Exercise details:
Select from the records below every line that has the word "vertical" in it.

***** Records for the exercise *****

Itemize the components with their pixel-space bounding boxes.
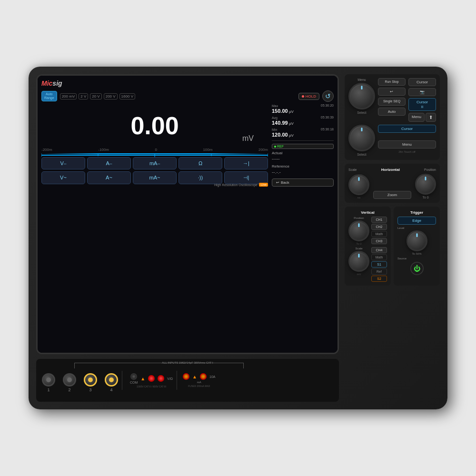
vertical-label: Vertical	[348, 210, 387, 215]
ref-dot-icon	[274, 146, 276, 148]
bit-badge: 12bit	[259, 183, 268, 187]
hold-button[interactable]: HOLD	[298, 93, 319, 100]
cursor2-button[interactable]: CursorII	[408, 98, 436, 111]
port-3-connector[interactable]	[84, 373, 97, 387]
scale-labels: -200m -100m 0 100m 200m	[41, 148, 268, 152]
measurement-buttons: V─ A─ mA─ Ω →| V~ A~ mA~ ·)) ⊣|	[41, 157, 268, 184]
port-2-connector[interactable]	[63, 373, 76, 387]
ma-label: mA	[183, 381, 215, 384]
ch4-button[interactable]: CH4	[371, 247, 387, 253]
back-button[interactable]: ↩ Back	[272, 178, 334, 187]
scale-2v[interactable]: 2 V	[79, 93, 88, 99]
ref-button[interactable]: REF	[272, 144, 334, 149]
select-label-2: Select	[357, 153, 366, 156]
select-label-1: Select	[357, 111, 366, 114]
meas-maac-button[interactable]: mA~	[133, 171, 177, 184]
right-panel: Menu Select Run Stop ↩ Single SEQ Auto	[345, 74, 440, 402]
mv-label: mV	[357, 273, 361, 276]
menu3-button[interactable]: Menu	[378, 140, 436, 149]
math2-button[interactable]: Math	[371, 254, 387, 260]
zoom-button[interactable]: Zoom	[373, 191, 411, 199]
s1-button[interactable]: S1	[371, 261, 387, 268]
meas-ohm-button[interactable]: Ω	[178, 157, 222, 169]
min-stat: Min 05:36:18 120.00 μV	[272, 128, 334, 138]
run-stop-button[interactable]: Run Stop	[378, 78, 406, 86]
scale-v-knob[interactable]	[348, 251, 369, 272]
bottom-ports: ALL INPUTS 1MΩ//14pF 300Vrms CAT I 1 2 3…	[36, 359, 339, 402]
trigger-label: Trigger	[397, 210, 436, 215]
ports-divider-2	[177, 371, 177, 390]
port-bracket	[74, 363, 244, 368]
scale-h-knob[interactable]	[348, 174, 369, 195]
edge-button[interactable]: Edge	[397, 217, 436, 225]
horizontal-label: Horizontal	[381, 168, 400, 172]
scale-line	[41, 153, 268, 154]
menu2-button[interactable]: Menu	[408, 113, 425, 122]
meas-vac-button[interactable]: V~	[41, 171, 85, 184]
brand-logo: Micsig	[41, 79, 62, 87]
level-knob[interactable]	[407, 230, 427, 251]
trigger-section: Trigger Edge Level To 50% Source ⏻	[394, 207, 440, 286]
auto-range-button[interactable]: Auto Range	[41, 91, 57, 101]
cursor1-button[interactable]: Cursor	[408, 78, 436, 86]
scale-h-label: Scale	[348, 168, 357, 171]
left-panel: Micsig Auto Range 200 mV 2 V 20 V 200 V …	[36, 74, 339, 402]
power-button[interactable]: ⏻	[410, 262, 424, 275]
meas-aac-button[interactable]: A~	[87, 171, 131, 184]
ten-a-label: 10A	[209, 375, 215, 378]
com-jack[interactable]	[130, 373, 137, 380]
main-knob[interactable]	[348, 83, 375, 109]
auto-button[interactable]: Auto	[378, 108, 406, 116]
ma-jack-1[interactable]	[183, 373, 189, 380]
ch3-button[interactable]: CH3	[371, 238, 387, 244]
screen-inner: Micsig Auto Range 200 mV 2 V 20 V 200 V …	[38, 76, 337, 353]
hold-dot-icon	[302, 95, 304, 98]
menu-label-top: Menu	[357, 78, 366, 81]
stats-panel: Max 05:36:20 150.00 μV Avg 05:36:39 140	[272, 104, 334, 187]
port-4: 4	[105, 373, 118, 392]
touch-off-label: 2fin Touch off	[378, 150, 436, 153]
right-btn-col-3: Cursor Menu 2fin Touch off	[378, 125, 436, 153]
meas-beep-button[interactable]: ·))	[178, 171, 222, 184]
secondary-knob[interactable]	[348, 125, 375, 151]
ch2-button[interactable]: CH2	[371, 224, 387, 230]
cursor3-button[interactable]: Cursor	[378, 125, 436, 133]
ma-jack-2[interactable]	[200, 373, 207, 380]
camera-button[interactable]: 📷	[408, 88, 436, 96]
single-seq-button[interactable]: Single SEQ	[378, 98, 406, 105]
position-h-knob[interactable]	[415, 174, 436, 195]
ref-small-button[interactable]: Ref	[371, 268, 387, 275]
meas-vdc-button[interactable]: V─	[41, 157, 85, 169]
to0-label: To 0	[422, 196, 428, 199]
reference-value: --.-.-	[272, 169, 334, 175]
to50-label: To 50%	[412, 252, 421, 255]
port-4-connector[interactable]	[105, 373, 118, 387]
meas-cap-button[interactable]: ⊣|	[224, 171, 268, 184]
meas-adc-button[interactable]: A─	[87, 157, 131, 169]
source-label: Source	[397, 257, 436, 260]
position-v-knob[interactable]	[348, 220, 369, 241]
ports-divider	[122, 371, 122, 390]
meas-madc-button[interactable]: mA─	[133, 157, 177, 169]
back-ctrl-button[interactable]: ↩	[378, 88, 406, 96]
upload-button[interactable]: ⬆	[426, 113, 436, 122]
hires-label: High Resolution Oscilloscope	[214, 183, 258, 187]
s2-button[interactable]: S2	[371, 276, 387, 282]
scale-200mv[interactable]: 200 mV	[60, 93, 77, 99]
scale-20v[interactable]: 20 V	[90, 93, 101, 99]
ch1-button[interactable]: CH1	[371, 217, 387, 223]
reference-label: Reference	[272, 164, 334, 169]
scale-200v[interactable]: 200 V	[104, 93, 118, 99]
position-h-label: Position	[424, 168, 436, 171]
input-spec-label: ALL INPUTS 1MΩ//14pF 300Vrms CAT I	[162, 361, 213, 364]
scale-1600v[interactable]: 1600 V	[119, 93, 135, 99]
vio-jack-2[interactable]	[158, 375, 164, 382]
vio-jack-1[interactable]	[148, 375, 155, 382]
port-2: 2	[63, 373, 76, 392]
port-1-connector[interactable]	[42, 373, 55, 387]
level-label: Level	[397, 227, 436, 229]
math-button[interactable]: Math	[371, 231, 387, 237]
meas-diode-button[interactable]: →|	[224, 157, 268, 169]
vertical-section: Vertical Position To 0 CH1 CH2 Math CH3	[345, 207, 391, 286]
reset-button[interactable]: ↺	[322, 90, 334, 102]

*****

Response area:
vertical-label: Vertical	[348, 210, 387, 215]
vertical-section: Vertical Position To 0 CH1 CH2 Math CH3	[345, 207, 391, 286]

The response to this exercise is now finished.